Süddeutsche Zeitung

Studie zum arabischen Raum:Lage der Frauen in Ägypten am schlimmsten

Sexuelle Gewalt, Frauenhandel, Ausschluss aus dem politischen Prozess: In keinem Land der arabischen Welt ist die Situation für Frauen so katastrophal wie in Ägypten. Dazu trägt auch eine grausame Praxis bei, die keine islamische, sondern eine afrikanische ist.

Von Sonja Zekri, Kairo

Es hätte ganz anders laufen sollen, so groß waren die Hoffnungen, aber das aktuelle Zwischenergebnis ist niederschmetternd: Der arabische Frühling war für die Frauen eine Katastrophe. Ägypten, einst Fackelträger der Freiheit, erkämpft auch von Frauen auf dem Tahrir-Platz, ist das schlimmste Land für Frauen in der arabischen Welt. Dies ergab eine Umfrage der Thomson Reuters Foundation unter 336 Fachleuten in 22 Staaten.

Das Bürgerkriegsland Syrien, wo Vergewaltigung eine gängige Waffe ist, lag vier Plätze davor. Jemen, wo ein Viertel der Mädchen unter 15 Jahren verheiratet (und oft mit Genitalverletzungen ins Krankenhaus gebracht werden), folgte auf dem Platz danach. Libyen und Tunesien schafften es auf einen der besseren Ränge, aber auch den einstigen Modellstaaten arabischer Frauenrechte hat das Ende der Diktatur misogyne Frömmler, Instabilität und Gewalt gebracht. In Libyen terrorisieren Milizen das Land, in Tunesien, dem bestplatzierten Land des arabischen Frühlings, gibt es noch immer Polygamie.

Wenn auch nirgends so sehr wie in Ägypten.
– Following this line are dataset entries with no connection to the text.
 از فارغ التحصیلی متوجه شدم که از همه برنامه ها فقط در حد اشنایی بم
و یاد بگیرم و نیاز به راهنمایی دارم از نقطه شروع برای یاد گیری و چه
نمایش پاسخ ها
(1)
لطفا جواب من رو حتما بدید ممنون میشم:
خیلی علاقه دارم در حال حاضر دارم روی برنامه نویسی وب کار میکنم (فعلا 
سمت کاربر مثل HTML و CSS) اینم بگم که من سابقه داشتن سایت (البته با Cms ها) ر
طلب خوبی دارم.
Sexuelle Gewalt; Massenvergewaltigungen bei Protesten und unabhängig von Alter, Status, Kleidung; der fast vollständige Ausschluss von Frauen aus dem politischen Prozess; Frauenhandel und eine diskriminierende Gesetzgebung gehören zum Alltag.
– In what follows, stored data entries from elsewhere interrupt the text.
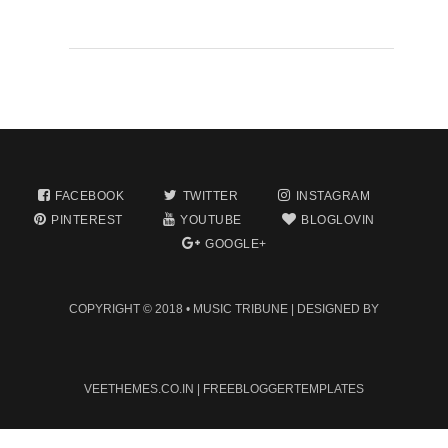
FACEBOOK
TWITTER
INSTAGRAM
PINTEREST
YOUTUBE
BLOGLOVIN
GOOGLE+
COPYRIGHT © 2018 •
MUSIC TRIBUNE
| DESIGNED BY
VEETHEMES.CO.IN
|
FREEBLOGGERTEMPLATES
Zudem ist in keinem anderen Land die Genitalverstümmelung von Frauen so weit verbreitet: Nach Unicef-Angaben sind 91 Prozent der Ägypterinnen beschnitten, Musliminnen wie Christinnen. Die grausame Praxis ist - man kann es Islamhassern nicht oft genug sagen - vor allem eine afrikanische, keine islamische. Die Massai tun es, die Taliban nicht.

Und auch nicht die Saudis, die ihren Frauen zwar weder das Autofahren erlauben noch den selbständigen Besuch des Zahnarztes, aber dennoch zwei Plätze besser als Ägypten liegen. Der greise König Abdullah hat 30 Frauen für ein 150-köpfiges und eigentlich politisch irrelevantes Beratergremium ernannt. Seit einigen Jahren gibt es ein Gesetz gegen häusliche Gewalt und neuerdings Jobs für Frauen in Unterwäschegeschäften. Aber macht das Saudi-Arabien zu einem besseren Platz für Frauen als Ägypten? Sind konservative Monarchien wie Katar oder Kuwait tatsächlich Paradiese für ihre Bewohnerinnen oder gibt es am Ende doch keinen Zusammenhang zwischen Demokratie und Frauenrechten?
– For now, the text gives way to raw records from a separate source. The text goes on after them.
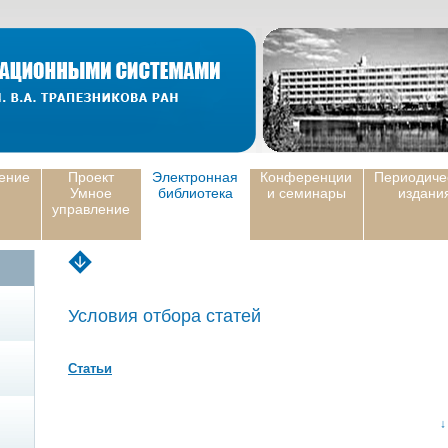
ение
Проект
Электронная
Конференции
Периодиче
Умное
библиотека
и семинары
издани
управление
Условия отбора статей
Статьи
↓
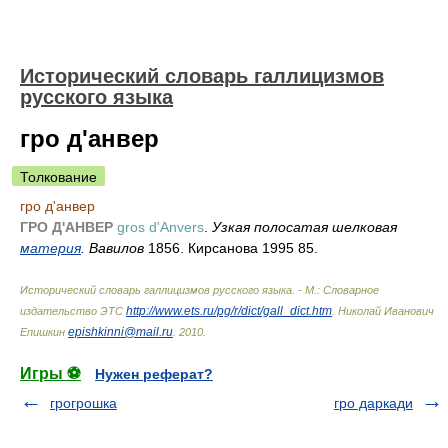
Исторический словарь галлицизмов
русского языка
гро д'анвер
Толкование
гро д'анвер
ГРО Д'АНВЕР
gros d'Anvers
.
Узкая полосатая шелковая
материя
. Вавилов
1856. Кирсанова 1995 85.
Исторический словарь галлицизмов русского языка. - М.: Словарное
http://www.ets.ru/pg/r/dict/gall_dict.htm
издательство ЭТС
.
Николай Иванович
epishkinni@mail.ru
Епишкин
.
2010
.
Игры ⚽
Нужен реферат?
грогрошка
гро даркади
Nun, weder in Ägypten noch in Libyen, Jemen, geschweige denn Syrien gibt es ja Demokratie, sondern nur ein je nach Lage schwieriges bis katastrophales Ringen darum. Unter Hosni Mubarak in Kairo wie unter Zine el-Abidine Ben Ali in Tunis waren Frauenfragen vor allem Projekte von Regierungen, die dem Westen ihre soziale Fortschrittlichkeit zeigen wollten, während sie alle Ansprüche auf politische Partizipation abwiegelten.

Für viele Ägypter gelten Frauenrechte als Hobby der Mubarak-Gattin. Dass die Islamisten während ihres einjährigen Intermezzos die Heirat von Neunjährigen diskutierten, passte ins Klima. Und: Je größer die Erwartung, desto bitterer die Ernüchterung. Die Frauen hatten auf Freiheit gehofft. Nun spüren sie schmerzhafter als alle anderen, was fehlt.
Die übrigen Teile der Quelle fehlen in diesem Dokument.